In the town, the women (including Leonardo's Wife and the Mother-in-Law) have gathered near the church to whisper of the events. Death arrives and, before departing, announces that doom has visited the forest. The Mother enters the church, full of anger and bitterness, only to see the Bride returning—her dress covered in the blood of both her lovers. Presumably (although this is never explicitly stated), the Bride is afterwards killed as a sacrifice to restore the family's honour. Still, in some incarnations of the play, it is suggested that the Mother allows the Bride to live based on the idea that living with the pain of her lovers' deaths is a more severe punishment than death.

==Published editions==

- García Lorca, Federico – Blood Wedding, tr. Langston Hughes (Theatre Communications Group: New York) ISBN 1-55936-080-1
- García Lorca, Federico – Blood Wedding, ed. Tanya Ronder (Nick Hern Books: London) ISBN 978-1-85459-855-4
- García Lorca, Federico – Bodas de sangre (Alianza Editorial: Spain) ISBN 84-206-6101-5
- García Lorca, Federico – Bodas de sangre (Ediciones Catedra: Spain) ISBN 84-376-0560-1
- García Lorca, Federico – Bodas de sangre (Ediciones Colihue: Argentina) ISBN 950-581-110-1

==Productions and adaptations==

- The play, translated into English and retitled Bitter Oleander, had a brief Broadway run in 1935.
- In 1938, the play was adapted in Argentina as a film of the same title, starring Margarita Xirgu and her theatre company.

- Denis ApIvor composed a ballet version in 1953 for The Royal Ballet.
- The 1957 opera Bluthochzeit by Wolfgang Fortner is adapted from Henrique Beck's German translation of the play.
- In 1959, BBC Television made an adaptation of the play.
- In 1964, Vérnász, an operatic adaptation of the play with a score by Hungarian composer Sándor Szokolay, was first produced in Budapest.

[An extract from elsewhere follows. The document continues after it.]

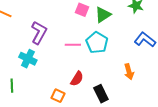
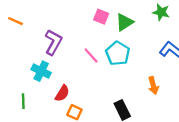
pink line: (73, 45) -> (91, 56), turned 49
red semicircle: (77, 79) -> (62, 93), moved

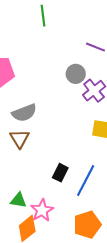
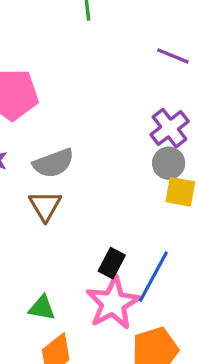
gray circle: (76, 74) -> (169, 163), moved
pink star: (42, 210) -> (113, 303), moved, size x1.4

The opera has been produced again in the years since.
- In 1973, the play was produced in English translation at La MaMa Experimental Theatre Club in Manhattan, New York.
- The play was adapted as a Moroccan film in 1977, also titled Blood Wedding.
- In 1981, Spanish film director Carlos Saura directed a dance film based on the play, also titled Blood Wedding.
- In 1986, the BBC World Service broadcast a radio adaptation of the play starring Anna Massey, Juliet Stevenson, and Alan Rickman.
- A 2006 Haitian operatic adaptation of the play, titled Le Maryaj Lenglensou, was produced by Dutch filmmaker Hans Fels with a score by Haitian composer Iphares Blain. A documentary about this production premiered at the 2007 Netherlands Film Festival.
- In 2007, BBC Radio 3 broadcast a new production of the play directed by Pauline Harris, and featuring Barbara Flynn as The Mother. It used Ted Hughes' translation from 1996.
- In 2015, a Spanish film adaptation titled The Bride directed by Paula Ortiz was released.
- In August/September 2016, the play was produced at a theater in Tegucigalpa, Honduras.
- An adaptation by Marina Carr, directed by Yael Farber, was performed at The Young Vic from September to November 2019.
- A Dutch translation by Dolf Verspoor, directed by Wim Vandekeybus, was performed by Toneelgroep Amsterdam at the Internationaal Theater Amsterdam in 2023.